Grand fan de John Woo de l’époque où il tournait dans sa contrée natale, Hong Kong, je ne peux qu’être déçu devant la promesse non-remplie de ce qu’est l’oeuvre du maître de l’action depuis qu’il a traversé l’océan. Si Face/Off et Mission Impossible 2 sont plutôt enlevant, ils n’en arrivent cependant pas à la cheville des films chinois de Woo comme The Killer, Hard Boiled ou A Bullet In The Head.

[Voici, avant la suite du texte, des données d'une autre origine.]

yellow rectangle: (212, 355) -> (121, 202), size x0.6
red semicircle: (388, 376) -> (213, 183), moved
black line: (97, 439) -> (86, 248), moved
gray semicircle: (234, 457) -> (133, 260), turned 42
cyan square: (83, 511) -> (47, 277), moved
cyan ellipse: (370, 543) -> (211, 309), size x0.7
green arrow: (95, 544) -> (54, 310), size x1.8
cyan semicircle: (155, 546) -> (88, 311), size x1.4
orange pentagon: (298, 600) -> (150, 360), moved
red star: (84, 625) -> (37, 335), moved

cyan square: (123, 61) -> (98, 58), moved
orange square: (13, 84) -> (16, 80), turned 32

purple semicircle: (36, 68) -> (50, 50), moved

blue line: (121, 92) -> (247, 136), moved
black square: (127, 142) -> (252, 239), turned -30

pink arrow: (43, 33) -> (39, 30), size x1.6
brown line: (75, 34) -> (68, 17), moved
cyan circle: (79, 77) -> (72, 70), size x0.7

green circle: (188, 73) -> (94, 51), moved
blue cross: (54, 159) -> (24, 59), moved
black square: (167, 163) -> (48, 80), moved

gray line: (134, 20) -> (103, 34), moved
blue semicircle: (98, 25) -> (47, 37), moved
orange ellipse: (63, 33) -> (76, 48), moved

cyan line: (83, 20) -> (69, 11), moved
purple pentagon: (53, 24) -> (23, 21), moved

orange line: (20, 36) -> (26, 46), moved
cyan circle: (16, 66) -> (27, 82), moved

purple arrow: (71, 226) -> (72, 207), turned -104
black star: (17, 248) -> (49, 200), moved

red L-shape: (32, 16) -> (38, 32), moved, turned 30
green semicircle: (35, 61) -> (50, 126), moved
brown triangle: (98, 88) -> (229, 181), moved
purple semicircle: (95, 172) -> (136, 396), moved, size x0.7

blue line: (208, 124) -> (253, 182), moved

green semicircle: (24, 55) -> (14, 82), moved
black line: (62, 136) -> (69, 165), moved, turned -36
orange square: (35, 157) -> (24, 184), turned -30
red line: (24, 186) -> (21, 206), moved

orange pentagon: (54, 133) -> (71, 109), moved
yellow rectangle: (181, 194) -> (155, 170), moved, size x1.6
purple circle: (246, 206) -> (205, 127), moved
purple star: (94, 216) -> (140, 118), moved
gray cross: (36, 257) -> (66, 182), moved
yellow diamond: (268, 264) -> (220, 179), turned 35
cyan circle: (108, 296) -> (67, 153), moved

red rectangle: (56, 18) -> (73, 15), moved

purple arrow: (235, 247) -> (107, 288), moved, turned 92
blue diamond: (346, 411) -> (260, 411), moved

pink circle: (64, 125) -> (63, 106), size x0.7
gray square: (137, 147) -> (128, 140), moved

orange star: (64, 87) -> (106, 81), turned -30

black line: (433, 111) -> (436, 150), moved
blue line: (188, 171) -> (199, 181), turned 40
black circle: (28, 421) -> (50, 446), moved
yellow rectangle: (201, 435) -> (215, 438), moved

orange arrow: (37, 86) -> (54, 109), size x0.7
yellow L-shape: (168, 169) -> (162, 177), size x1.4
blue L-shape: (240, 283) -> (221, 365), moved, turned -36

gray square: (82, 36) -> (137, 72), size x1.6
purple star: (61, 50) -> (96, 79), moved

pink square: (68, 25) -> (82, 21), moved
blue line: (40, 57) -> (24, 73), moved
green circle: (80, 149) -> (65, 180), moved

Pire encore, Woo semble maintenant forcé de s’auto-parodier par des studios américains qui ne lui laissent pas la latitude nécessaire pour vraiment casser la baraque et révolutionner le film d’action comme il a pu le faire par le passé.

La paie/Paycheck propose un concept fort intriguant, et quelques idées prometteuses. Tout cela finit par se volatiliser plus rapidement que mon chèque de paie, au profit d’un suspense générique et de séquences d’action très proches de la série B. La première moitié du film garde notre intérêt mais les invraisemblances et les clichés viennent finalement gâcher le tout. Sans compter que le film rappelle, dans ses aspects les plus intrigants, le Rapport Minoritaire de Spielberg. Tous deux proposent des protagonistes qui connaissent leur avenir et tentent de le déjouer, tout en cherchant comment ils en sont arrivés là. Mais les mésaventures de Ben Affleck sont moins captivantes à cause du scénario lâche et la juxtaposition de séquences d’action franchement ennuyantes. Du John Woo 101, incluant une apparition de ses éternelles colombes, mais sans l’imagination qui caractérise généralement les séquences d’action tournées par Woo.

Affleck n’est pas mauvais, Thurman l’est, tandis que Aaron Eckhart ne peut faire mieux que les platitudes habituelles du méchant que le scénario lui dicte. Tout le monde ici s’est donc contenté de venir chercher son chèque de paie et cela donne un film décevant et à effacer de notre mémoire.